Data to process:
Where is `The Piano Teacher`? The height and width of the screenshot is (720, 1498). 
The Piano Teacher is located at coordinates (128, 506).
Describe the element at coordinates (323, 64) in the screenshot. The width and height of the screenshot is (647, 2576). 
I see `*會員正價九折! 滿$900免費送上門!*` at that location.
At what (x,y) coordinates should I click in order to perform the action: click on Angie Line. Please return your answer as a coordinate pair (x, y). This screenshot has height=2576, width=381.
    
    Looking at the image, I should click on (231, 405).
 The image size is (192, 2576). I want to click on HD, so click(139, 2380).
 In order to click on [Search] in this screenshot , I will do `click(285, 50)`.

Required action: Every single record is to be set down again, unaltered.

Expected answer:
Where is `The Piano Teacher`? The height and width of the screenshot is (720, 1498). 
The Piano Teacher is located at coordinates (128, 506).
Describe the element at coordinates (323, 64) in the screenshot. The width and height of the screenshot is (647, 2576). 
I see `*會員正價九折! 滿$900免費送上門!*` at that location.
At what (x,y) coordinates should I click in order to perform the action: click on Angie Line. Please return your answer as a coordinate pair (x, y). This screenshot has height=2576, width=381.
    
    Looking at the image, I should click on (231, 405).
 The image size is (192, 2576). I want to click on HD, so click(139, 2380).
 In order to click on [Search] in this screenshot , I will do `click(285, 50)`.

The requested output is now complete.